# Taskmaster Vise Information?



## Mark in Indiana (Apr 8, 2017)

Hello Vise Friends.

Recently I picked up a Taskmaster 4" vise. Some will call it a Wilton Bullet Clone or Knock-Off. It seems to be a well made vise. Its movement is smooth, it's pretty heavy for its size and it was well finished from the factory (many cheap import vises have uneven casting marks & sloppy grinder marks).

I can't find any information on it. Can anyone tell me:
1. Who manufactured it?
2. Country of origin? None stamped or cast anywhere on the vise.
3. Date of manufacture? I'm guessing 1970s?
4. Was it manufactured as a rebrand? If so, who distributed it?

Here is a picture:


Thanks in advance.


----------



## Randall Marx (Apr 11, 2017)

I dunno, but it looks like a good one to use!


----------



## Mark in Indiana (Apr 11, 2017)

All,
I've disassembled it and found the following:
1st. Picture: Vise disassembled. Still looks like a well made vise. Maybe not cream of the crop, but a good quality for a homeowner or secondary vise.
2nd. Picture: The Spindle retainer shows the country of origin: India. Most vises manufactured in India (that I've seen) are of low quality. This one seems to be the exception.
3rd. Picture: These numbers were stamped on both the dynamic & stationary jaws, under the jaw faces. First guess would be a date code? I don't know.


----------



## Mark in Indiana (May 16, 2017)

All,

A few of things about this vise:

1. A fellow from the Garage Journal Vises Forum sent me  a copy of the Patent.

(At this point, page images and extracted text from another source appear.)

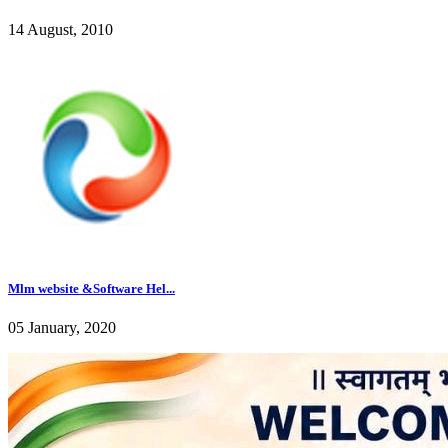
14 August, 2010
Mlm website &Software Hel...
05 January, 2020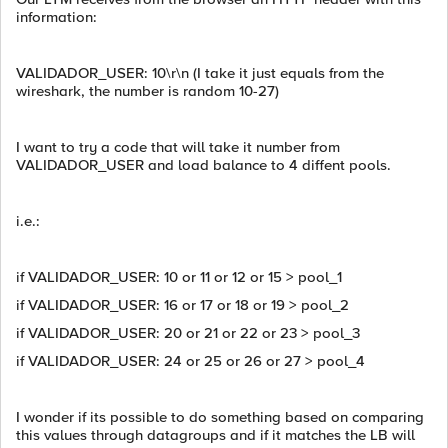
information:
VALIDADOR_USER: 10\r\n (I take it just equals from the
wireshark, the number is random 10-27)
I want to try a code that will take it number from
VALIDADOR_USER and load balance to 4 diffent pools.
i.e.:
if VALIDADOR_USER: 10 or 11 or 12 or 15 > pool_1
if VALIDADOR_USER: 16 or 17 or 18 or 19 > pool_2
if VALIDADOR_USER: 20 or 21 or 22 or 23 > pool_3
if VALIDADOR_USER: 24 or 25 or 26 or 27 > pool_4
I wonder if its possible to do something based on comparing
this values through datagroups and if it matches the LB will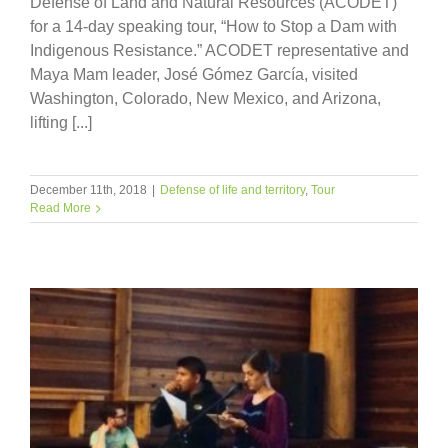
Defense of Land and Natural Resources (ACODET)
for a 14-day speaking tour, “How to Stop a Dam with
Indigenous Resistance.” ACODET representative and
Maya Mam leader, José Gómez García, visited
Washington, Colorado, New Mexico, and Arizona,
lifting [...]
December 11th, 2018
|
Defense of life and territory
,
Tour
Read More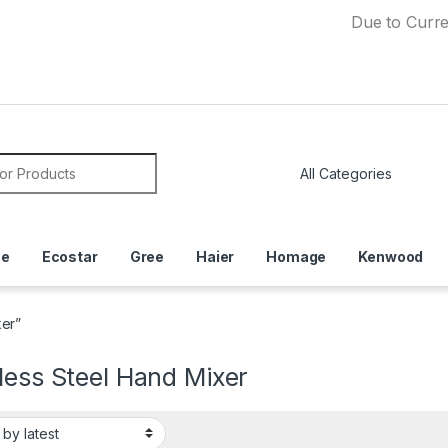
Due to Currency Deva
or:
ce
Ecostar
Gree
Haier
Homage
Kenwood
xer”
less Steel Hand Mixer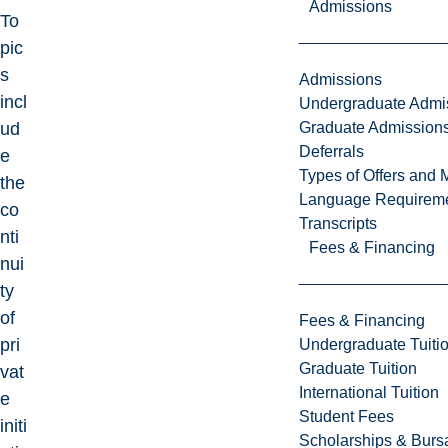
Admissions
To
pic
s
Admissions
incl
Undergraduate Admi
Graduate Admission
ud
Deferrals
e
Types of Offers and 
the
Language Requirem
co
Transcripts
nti
Fees & Financing
nui
ty
of
Fees & Financing
pri
Undergraduate Tuiti
Graduate Tuition
vat
International Tuition
e
Student Fees
initi
Scholarships & Burs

It was dated 1980. So the question of manufacture date has been answered.
2. Here's a picture of the naked vise body during my restoration. There was no Bondo in the body. I was very impressed in how well it was made.
3. Here are some pictures of the finished restoration.

Now, I hope to find a good home for it.
I hope this information helps out if you come across one of these vises.

Cheers.


----------



## RandyM (May 17, 2017)

Very well done! You are going to get some good use out of that beauty.


----------



## woodchucker (May 17, 2017)

Nice vise nice cleanup, certainly a knock off. Curious about the swivel lock.  I see it has a nut in the bottom that's fixed in place, but I don't see a way for it to swivel up top. How does that one work?


----------



## Mark in Indiana (May 17, 2017)

Randy, 
	

		
			
		

		
	



Thanks for the kind words.

Jeff,
1. The base is a ring that has an angle cut on the inside.
2. The bottom of the main body (or static jaw body) has a step cut along the inside of the circumference of the bottom. Also there are 2 solid blocks cast into the bottom.
3. These 2 solid blocks each have a surface angle that matches the inside of the base ring.
4. The "nut" in the bottom is actually a floating block with an angle cut into it that also matches the angle of the base ring.
5. When the T-handle bolt is tightened, it draws up the floating block until all 3 mating block surfaces (2 solid blocks and 1 floating block) are pressed against the inside of the base ring. This gives the vise a 3-point wedge lock. I've only seen them on FPU vises.
	

		
			
		

		
	

View attachment 233624

6. When the T-handle bolt is loosened, it removes the force from the 3 blocks against the inside of the base ring by releasing the floating block.
7. Then the vise body can turn 360° on the step that is cut along the inside of the circumference of the bottom of the main body.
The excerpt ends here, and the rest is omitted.